Extracted data
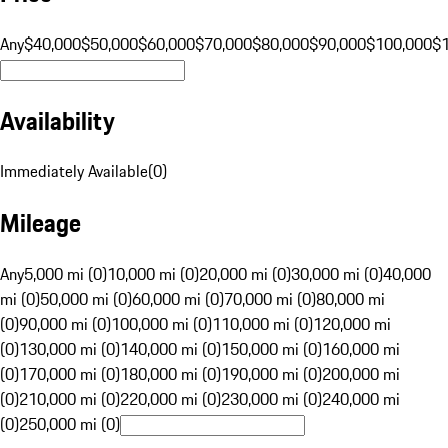
Any
$40,000
$50,000
$60,000
$70,000
$80,000
$90,000
$100,000
$
Availability
Immediately Available
(
0
)
Mileage
Any
5,000 mi (0)
10,000 mi (0)
20,000 mi (0)
30,000 mi (0)
40,000
mi (0)
50,000 mi (0)
60,000 mi (0)
70,000 mi (0)
80,000 mi
(0)
90,000 mi (0)
100,000 mi (0)
110,000 mi (0)
120,000 mi
(0)
130,000 mi (0)
140,000 mi (0)
150,000 mi (0)
160,000 mi
(0)
170,000 mi (0)
180,000 mi (0)
190,000 mi (0)
200,000 mi
(0)
210,000 mi (0)
220,000 mi (0)
230,000 mi (0)
240,000 mi
(0)
250,000 mi (0)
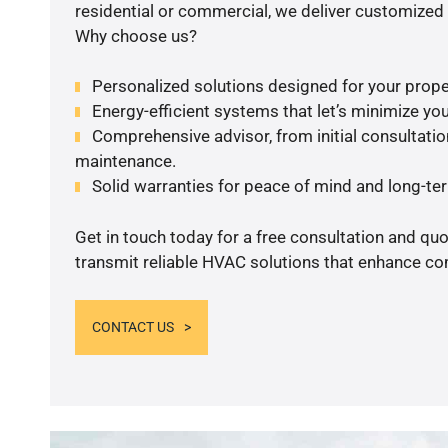
residential or commercial, we deliver customized 
Why choose us?
Personalized solutions designed for your prope
Energy-efficient systems that let’s minimize your
Comprehensive advisor, from initial consultation
maintenance.
Solid warranties for peace of mind and long-term
Get in touch today for a free consultation and quo
transmit reliable HVAC solutions that enhance com
CONTACT US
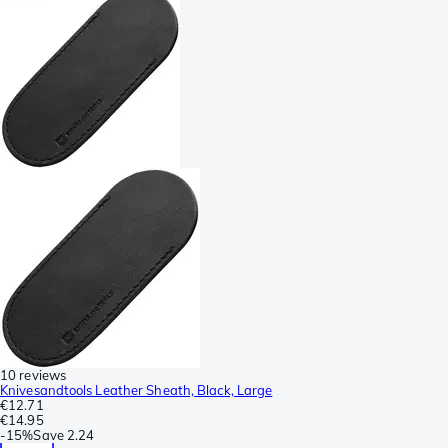
10 reviews
Knivesandtools Leather Sheath, Black, Large
€12.71
€14.95
-
15%
Save
2.24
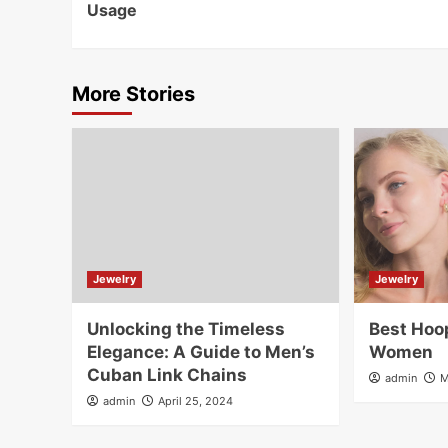
Usage
More Stories
Jewelry
Jewelry
Unlocking the Timeless
Best Hoop
Elegance: A Guide to Men’s
Women
Cuban Link Chains
admin
M
admin
April 25, 2024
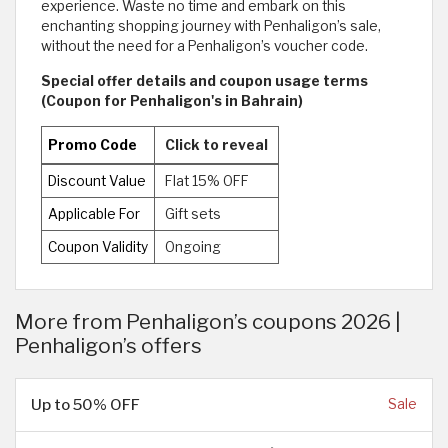
experience. Waste no time and embark on this
enchanting shopping journey with Penhaligon’s sale,
without the need for a Penhaligon’s voucher code.
Special offer details and coupon usage terms
(Coupon for Penhaligon's in Bahrain)
Promo Code
Click to reveal
Discount Value
Flat 15% OFF
Applicable For
Gift sets
Coupon Validity
Ongoing
More from Penhaligon’s coupons 2026 |
Penhaligon’s offers
Up to 50% OFF
Sale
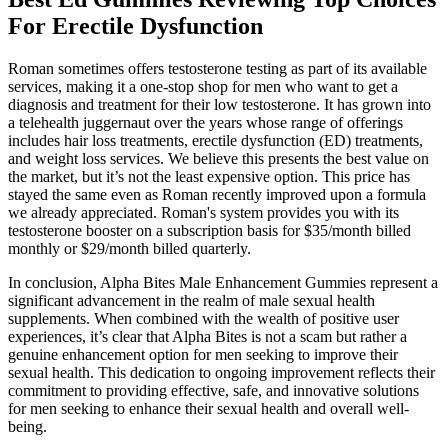
For Erectile Dysfunction
Roman sometimes offers testosterone testing as part of its available
services, making it a one-stop shop for men who want to get a
diagnosis and treatment for their low testosterone. It has grown into
a telehealth juggernaut over the years whose range of offerings
includes hair loss treatments, erectile dysfunction (ED) treatments,
and weight loss services. We believe this presents the best value on
the market, but it’s not the least expensive option. This price has
stayed the same even as Roman recently improved upon a formula
we already appreciated. Roman's system provides you with its
testosterone booster on a subscription basis for $35/month billed
monthly or $29/month billed quarterly.
In conclusion, Alpha Bites Male Enhancement Gummies represent a
significant advancement in the realm of male sexual health
supplements. When combined with the wealth of positive user
experiences, it’s clear that Alpha Bites is not a scam but rather a
genuine enhancement option for men seeking to improve their
sexual health. This dedication to ongoing improvement reflects their
commitment to providing effective, safe, and innovative solutions
for men seeking to enhance their sexual health and overall well-
being.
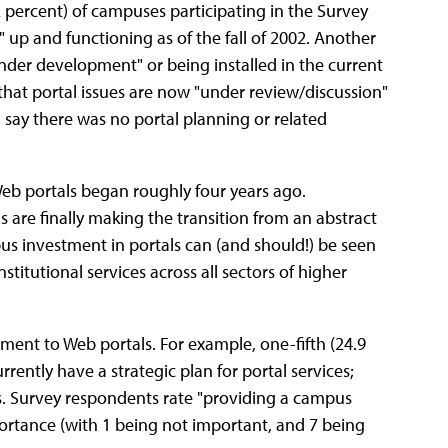
 percent) of campuses participating in the Survey
" up and functioning as of the fall of 2002. Another
"under development" or being installed in the current
that portal issues are now "under review/discussion"
t) say there was no portal planning or related
Web portals began roughly four years ago.
 are finally making the transition from an abstract
pus investment in portals can (and should!) be seen
itutional services across all sectors of higher
ent to Web portals. For example, one-fifth (24.9
rently have a strategic plan for portal services;
s. Survey respondents rate "providing a campus
portance (with 1 being not important, and 7 being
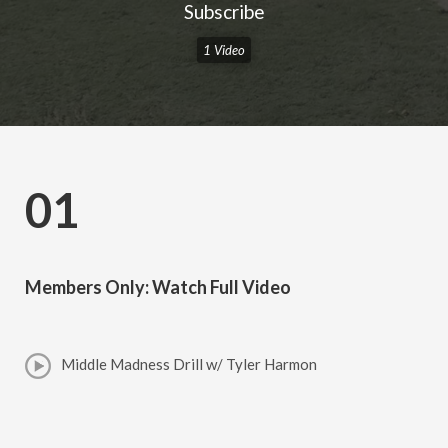
Subscribe
1 Video
01
Members Only: Watch Full Video
Middle Madness Drill w/ Tyler Harmon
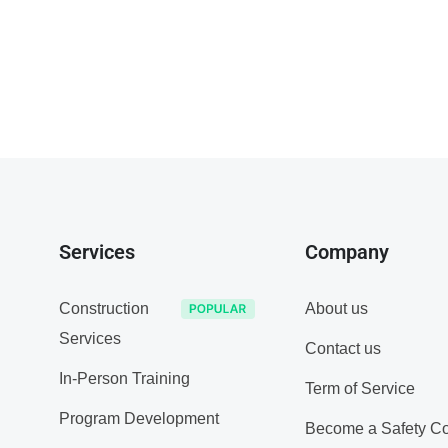
Services
Company
Construction
About us
Services
Contact us
In-Person Training
Term of Service
Program Development
Become a Safety Co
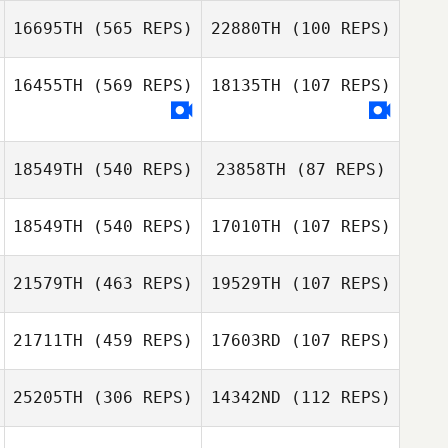
16695TH
(565 REPS)
22880TH
(100 REPS)
Kevin Ogar
Kevin Ogar
16455TH
(569 REPS)
18135TH
(107 REPS)
18549TH
(540 REPS)
23858TH
(87 REPS)
Justin Pennel
Justin Pennel
18549TH
(540 REPS)
17010TH
(107 REPS)
Jason Aucoin
Jason Aucoin
21579TH
(463 REPS)
19529TH
(107 REPS)
Daniel Martinez
Daniel Martinez
21711TH
(459 REPS)
17603RD
(107 REPS)
Veronica
Cassetta
Veronica
25205TH
(306 REPS)
14342ND
(112 REPS)
Cassetta
Andrew
Westcott
Andrew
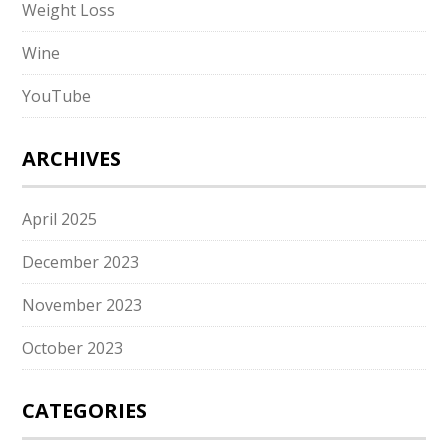
Weight Loss
Wine
YouTube
ARCHIVES
April 2025
December 2023
November 2023
October 2023
CATEGORIES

Your instructions
Quote the records in full and exactly; skip any image.

Task response
Any
$40,000
$50,000
$60,000
$70,000
$80,000
$90,000
$100,000
$
Availability
Immediately Available
(
0
)
Mileage
Any
5,000 mi (0)
10,000 mi (0)
20,000 mi (0)
30,000 mi (0)
40,000
mi (0)
50,000 mi (0)
60,000 mi (0)
70,000 mi (0)
80,000 mi
(0)
90,000 mi (0)
100,000 mi (0)
110,000 mi (0)
120,000 mi
(0)
130,000 mi (0)
140,000 mi (0)
150,000 mi (0)
160,000 mi
(0)
170,000 mi (0)
180,000 mi (0)
190,000 mi (0)
200,000 mi
(0)
210,000 mi (0)
220,000 mi (0)
230,000 mi (0)
240,000 mi
(0)
250,000 mi (0)
residential or commercial, we deliver customized 
Why choose us?
Personalized solutions designed for your prope
Energy-efficient systems that let’s minimize your
Comprehensive advisor, from initial consultation
maintenance.
Solid warranties for peace of mind and long-term
Get in touch today for a free consultation and quo
transmit reliable HVAC solutions that enhance com
CONTACT US
10 reviews
Knivesandtools Leather Sheath, Black, Large
€12.71
€14.95
-
15%
Save
2.24
Usage
More Stories
Jewelry
Jewelry
Unlocking the Timeless
Best Hoop
Elegance: A Guide to Men’s
Women
Cuban Link Chains
admin
M
admin
April 25, 2024
experience. Waste no time and embark on this
enchanting shopping journey with Penhaligon’s sale,
without the need for a Penhaligon’s voucher code.
Special offer details and coupon usage terms
(Coupon for Penhaligon's in Bahrain)
Promo Code
Click to reveal
Discount Value
Flat 15% OFF
Applicable For
Gift sets
Coupon Validity
Ongoing
More from Penhaligon’s coupons 2026 |
Penhaligon’s offers
Up to 50% OFF
Sale
For Erectile Dysfunction
Roman sometimes offers testosterone testing as part of its available
services, making it a one-stop shop for men who want to get a
diagnosis and treatment for their low testosterone. It has grown into
a telehealth juggernaut over the years whose range of offerings
includes hair loss treatments, erectile dysfunction (ED) treatments,
and weight loss services. We believe this presents the best value on
the market, but it’s not the least expensive option. This price has
stayed the same even as Roman recently improved upon a formula
we already appreciated. Roman's system provides you with its
testosterone booster on a subscription basis for $35/month billed
monthly or $29/month billed quarterly.
In conclusion, Alpha Bites Male Enhancement Gummies represent a
significant advancement in the realm of male sexual health
supplements. When combined with the wealth of positive user
experiences, it’s clear that Alpha Bites is not a scam but rather a
genuine enhancement option for men seeking to improve their
sexual health. This dedication to ongoing improvement reflects their
commitment to providing effective, safe, and innovative solutions
for men seeking to enhance their sexual health and overall well-
being.
 percent) of campuses participating in the Survey
" up and functioning as of the fall of 2002. Another
"under development" or being installed in the current
that portal issues are now "under review/discussion"
t) say there was no portal planning or related
Web portals began roughly four years ago.
 are finally making the transition from an abstract
pus investment in portals can (and should!) be seen
itutional services across all sectors of higher
ent to Web portals. For example, one-fifth (24.9
rently have a strategic plan for portal services;
s. Survey respondents rate "providing a campus
portance (with 1 being not important, and 7 being
Subscribe
1 Video
01
Members Only: Watch Full Video
Middle Madness Drill w/ Tyler Harmon
Services
Company
Construction
About us
Services
Contact us
In-Person Training
Term of Service
Program Development
Become a Safety Co
16695TH
(565 REPS)
22880TH
(100 REPS)
Kevin Ogar
Kevin Ogar
16455TH
(569 REPS)
18135TH
(107 REPS)
18549TH
(540 REPS)
23858TH
(87 REPS)
Justin Pennel
Justin Pennel
18549TH
(540 REPS)
17010TH
(107 REPS)
Jason Aucoin
Jason Aucoin
21579TH
(463 REPS)
19529TH
(107 REPS)
Daniel Martinez
Daniel Martinez
21711TH
(459 REPS)
17603RD
(107 REPS)
Veronica
Cassetta
Veronica
25205TH
(306 REPS)
14342ND
(112 REPS)
Cassetta
Andrew
Westcott
Andrew
Weight Loss
Wine
YouTube
ARCHIVES
April 2025
December 2023
November 2023
October 2023
CATEGORIES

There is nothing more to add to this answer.